In some respects, Korean pop culture treasures innocence more than they do in the US. An incredible amount of popular cable dramas revolve around high schoolers and their first loves. (Think Wonder Years more than Gossip Girl regarding the romance aspect.) First love is often treated as something almost sacred in these contexts. And the first kiss… well, that’s definitely sacred.

And kpop idols often work hard to cultivate an eternal youthfulness. Preferring a cute, childlike image. Most of the talent in Korea also play those aforementioned high school characters well into their twenties (~cough~ Lee Minho ~cough~). But it’s easy to see that behind those baby faced images, the music industry has been producing some incredibly sexual songs lately. Some with provocative English, such as Sistar’s cheeky invitation “Touch my body,” in their recent single.

Even weirder is when your 11-14 year olds come in singing these songs and gyrating like the singers do in the music videos.

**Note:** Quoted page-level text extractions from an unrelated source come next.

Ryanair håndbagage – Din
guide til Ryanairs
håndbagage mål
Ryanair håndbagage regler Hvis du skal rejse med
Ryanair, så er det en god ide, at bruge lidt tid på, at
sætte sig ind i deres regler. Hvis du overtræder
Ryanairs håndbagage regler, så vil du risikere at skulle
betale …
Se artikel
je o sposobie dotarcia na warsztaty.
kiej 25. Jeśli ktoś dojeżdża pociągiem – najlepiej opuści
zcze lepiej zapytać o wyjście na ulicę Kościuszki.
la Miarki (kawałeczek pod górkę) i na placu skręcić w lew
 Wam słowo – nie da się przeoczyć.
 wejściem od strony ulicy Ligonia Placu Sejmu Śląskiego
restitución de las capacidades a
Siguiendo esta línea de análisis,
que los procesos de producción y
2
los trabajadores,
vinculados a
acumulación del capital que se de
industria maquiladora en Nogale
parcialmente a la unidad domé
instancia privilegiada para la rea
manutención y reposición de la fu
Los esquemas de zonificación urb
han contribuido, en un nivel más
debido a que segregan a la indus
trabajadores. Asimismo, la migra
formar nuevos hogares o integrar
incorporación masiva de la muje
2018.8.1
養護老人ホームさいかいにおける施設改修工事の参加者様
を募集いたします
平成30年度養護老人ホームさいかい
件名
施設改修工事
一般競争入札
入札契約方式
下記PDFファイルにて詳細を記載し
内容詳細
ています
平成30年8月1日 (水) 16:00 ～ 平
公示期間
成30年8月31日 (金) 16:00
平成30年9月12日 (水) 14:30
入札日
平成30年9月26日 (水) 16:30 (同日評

Weirder still is when you step outside your work and find the streets littered with business cards for “hostess bars” nearby, featuring extremely suggestive photos of women. Because after you live in Korea for while you realize that the culture of innocence is largely a veneer. Though illegal, both low-level and hardcore prostitution is alive and flourishing.

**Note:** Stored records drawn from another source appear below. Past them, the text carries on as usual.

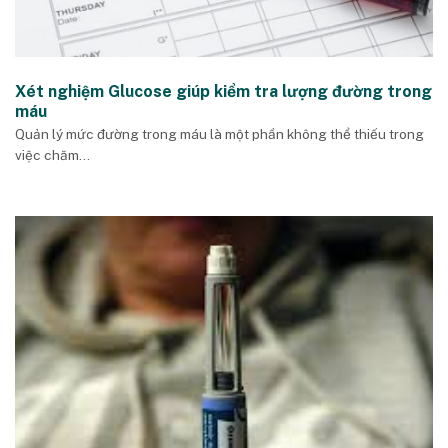
Xét nghiệm Glucose giúp kiểm tra lượng đường trong
máu
Quản lý mức đường trong máu là một phần không thể thiếu trong
việc chăm...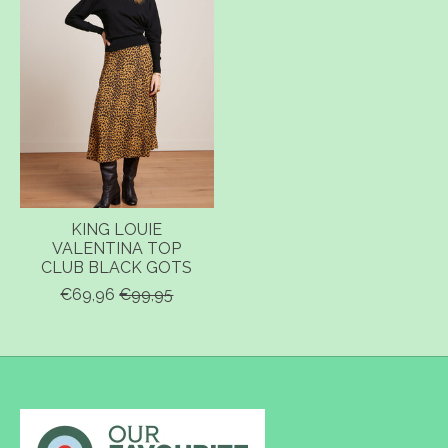
KING LOUIE
VALENTINA TOP
CLUB BLACK GOTS
€69,96
€99,95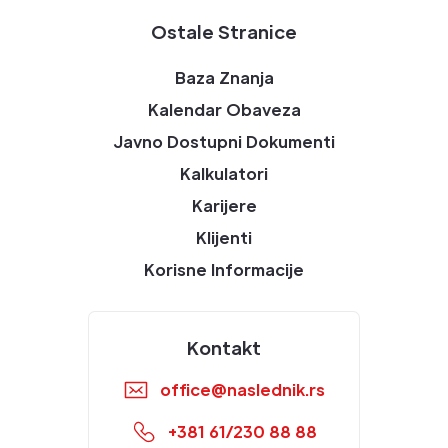
Ostale Stranice
Baza Znanja
Kalendar Obaveza
Javno Dostupni Dokumenti
Kalkulatori
Karijere
Klijenti
Korisne Informacije
Kontakt
office@naslednik.rs
+381 61/230 88 88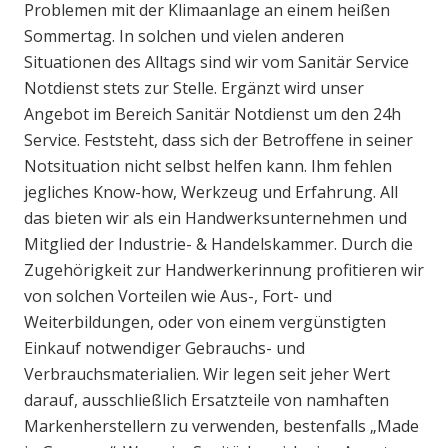
Problemen mit der Klimaanlage an einem heißen
Sommertag. In solchen und vielen anderen
Situationen des Alltags sind wir vom Sanitär Service
Notdienst stets zur Stelle. Ergänzt wird unser
Angebot im Bereich Sanitär Notdienst um den 24h
Service. Feststeht, dass sich der Betroffene in seiner
Notsituation nicht selbst helfen kann. Ihm fehlen
jegliches Know-how, Werkzeug und Erfahrung. All
das bieten wir als ein Handwerksunternehmen und
Mitglied der Industrie- & Handelskammer. Durch die
Zugehörigkeit zur Handwerkerinnung profitieren wir
von solchen Vorteilen wie Aus-, Fort- und
Weiterbildungen, oder von einem vergünstigten
Einkauf notwendiger Gebrauchs- und
Verbrauchsmaterialien. Wir legen seit jeher Wert
darauf, ausschließlich Ersatzteile von namhaften
Markenherstellern zu verwenden, bestenfalls „Made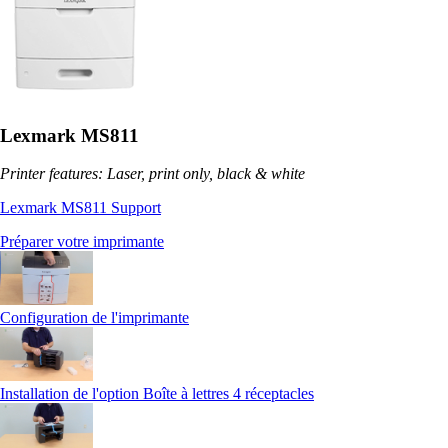
Lexmark MS811
Printer features: Laser, print only, black & white
Lexmark MS811 Support
Préparer votre imprimante
Configuration de l'imprimante
Installation de l'option Boîte à lettres 4 réceptacles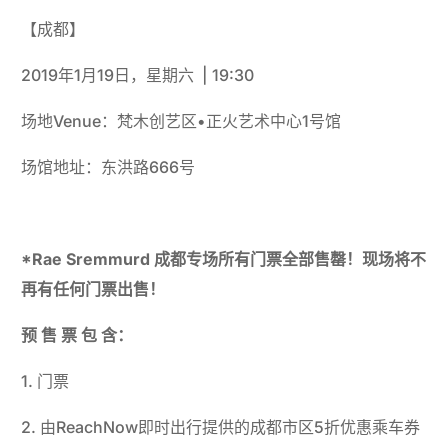
【成都】
2019年1月19日，星期六 | 19:30
场地Venue：梵木创艺区•正火艺术中心1号馆
场馆地址：东洪路666号
*Rae Sremmurd 成都专场所有门票全部售罄！现场将不
再有任何门票出售！
预 售 票 包 含：
1. 门票
2. 由ReachNow即时出行提供的成都市区5折优惠乘车券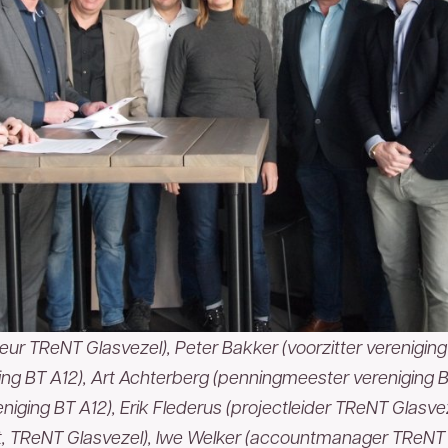
cteur TReNT Glasvezel), Peter Bakker (voorzitter verenigin
ging BT A12), Art Achterberg (penningmeester vereniging B
iging BT A12), Erik Flederus (projectleider TReNT Glasve
, TReNT Glasvezel), Iwe Welker (accountmanager TReNT 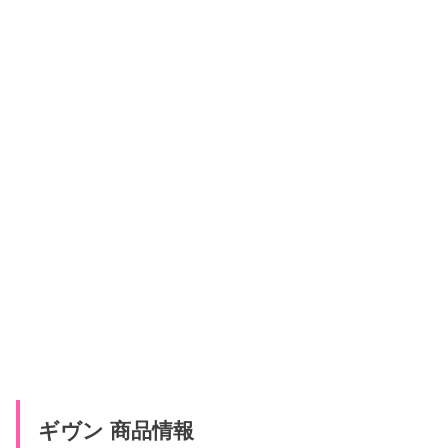
ギヴン 商品情報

Perhaps it’s a carry over from the depression era (just a few decades behind them) that has left many underground channels for that sort of thing open. Perhaps it’s because for all the appreciation they have for first love, arranged marriages are still very common. I can’t really answer that question. But, I do know that there seem to be plenty of options for ladies as well as men– there are advertisements for host bars featuring pictures of brooding flower boys scattered in the streets too.

The cultural attitude toward nudity and privacy is very different too. And in some ways I appreciate it. Most kids grow up going to the spa with their parents and seeing a variety of bodies (though of the same gender) in their mostly natural state. My male coworker told me that in his training session, they told the male teachers not to be upset or offended if their male students or even coworkers took a peek at them at the urinal. A serious no-no, in the US, it’s not uncommon in Korea. Probably because of the bathhouse culture, everyone’s kind of used to seeing each other’s business.

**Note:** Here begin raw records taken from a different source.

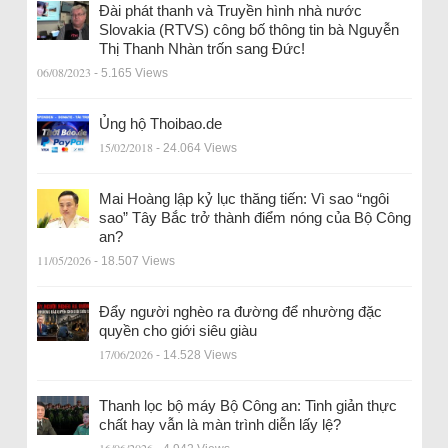
Đài phát thanh và Truyền hình nhà nước
Slovakia (RTVS) công bố thông tin bà Nguyễn
Thị Thanh Nhàn trốn sang Đức!
06/08/2023
- 5.165 Views
Ủng hộ Thoibao.de
15/02/2018
- 24.064 Views
Mai Hoàng lập kỷ lục thăng tiến: Vì sao “ngôi
sao” Tây Bắc trở thành điểm nóng của Bộ Công
an?
11/05/2026
- 18.507 Views
Đẩy người nghèo ra đường để nhường đặc
quyền cho giới siêu giàu
17/06/2026
- 14.528 Views
Thanh lọc bộ máy Bộ Công an: Tinh giản thực
chất hay vẫn là màn trình diễn lấy lệ?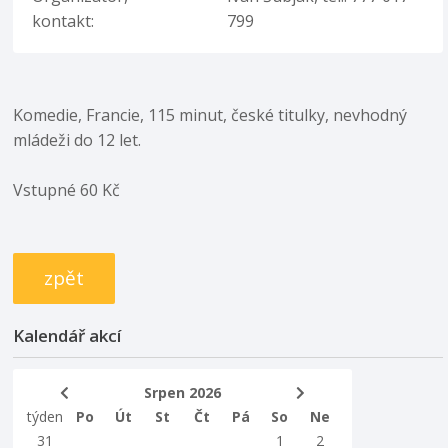
kontakt:
799
Komedie, Francie, 115 minut, české titulky, nevhodný
mládeži do 12 let.
Vstupné 60 Kč
zpět
Kalendář akcí
Srpen 2026
týden
Po
Út
St
Čt
Pá
So
Ne
31
1
2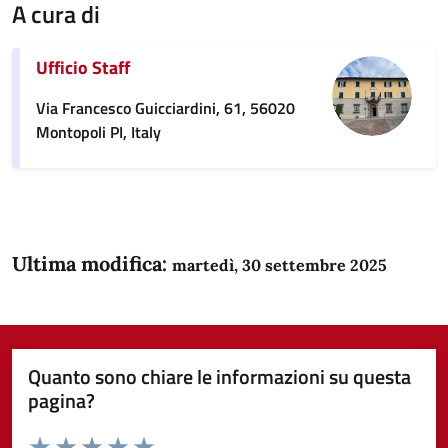
A cura di
Ufficio Staff
Via Francesco Guicciardini, 61, 56020
Montopoli PI, Italy
Ultima modifica:
martedì, 30 settembre 2025
Quanto sono chiare le informazioni su questa
pagina?
Valuta da 1 a 5 stelle la pagina
Domanda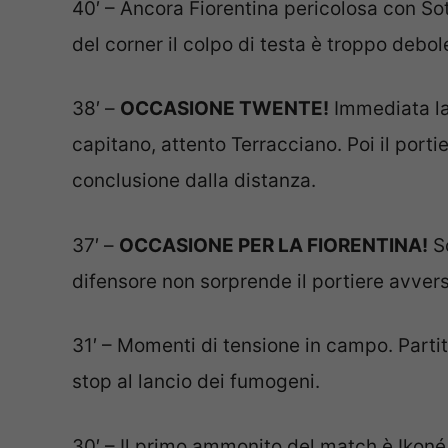
40′ – Ancora Fiorentina pericolosa con Sott
del corner il colpo di testa è troppo debol
38′ –
OCCASIONE TWENTE!
Immediata la
capitano, attento Terracciano. Poi il port
conclusione dalla distanza.
37′ –
OCCASIONE PER LA FIORENTINA!
So
difensore non sorprende il portiere avvers
31′ – Momenti di tensione in campo. Parti
stop al lancio dei fumogeni.
30′ – Il primo ammonito del match è Ikoné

Even though the plastic surgery rates are off the charts in Korea, it is usually facial surgery, which I think is the opposite in the US. Breast and butt implants are slowly becoming more popular as a curvier figure becomes a little more desired, but on the whole everyone seems to want double eyelids, a narrow chin, and a pert little nose more than they want D-cups. Regardless, the openness toward nudity in Korea at least helps kids to understand that real men and women don’t look like they do in the magazines.

Regarding the urinal situation, one other curious observation has been that boys in Korea get circumcised unusually late. When I worked in a kindergarten with some students as young as three and four, it wasn’t unusual to have some pant-wetting incidents result in a bottomless child running around looking for dry clothes. None of these boys were circumcised. Research (aka delicately asking Koreans about this) has told me that nearly all Korean men get circumcised. They just typically do it when they in about the second grade.

At my new job, most of my students are late elementary to middle school students, even the occasional high schooler in my advance level classes. A few weeks ago one of my sixth grade students was out for a whole week and on the attendance card it said “surgery” was his reason for absence. After conferring with the Korean staff, who described it as “secret boy surgery,” I was slightly shocked. Sixth grade seems way too late to be messing around with that sort of thing. Even second grade seems too late to my western mind. I can’t help but think that doing it that late is slightly traumatic to the boys. How this particular facet effects the cultural mindset toward sexuality, I am really not qualified to evaluate. But man, it must effect something.

So these are just my personal observation. I am painting with a broad brush and I don’t pretend to be a psychologist or anthropologist. I just found these things interesting and thought you discerning readers might too.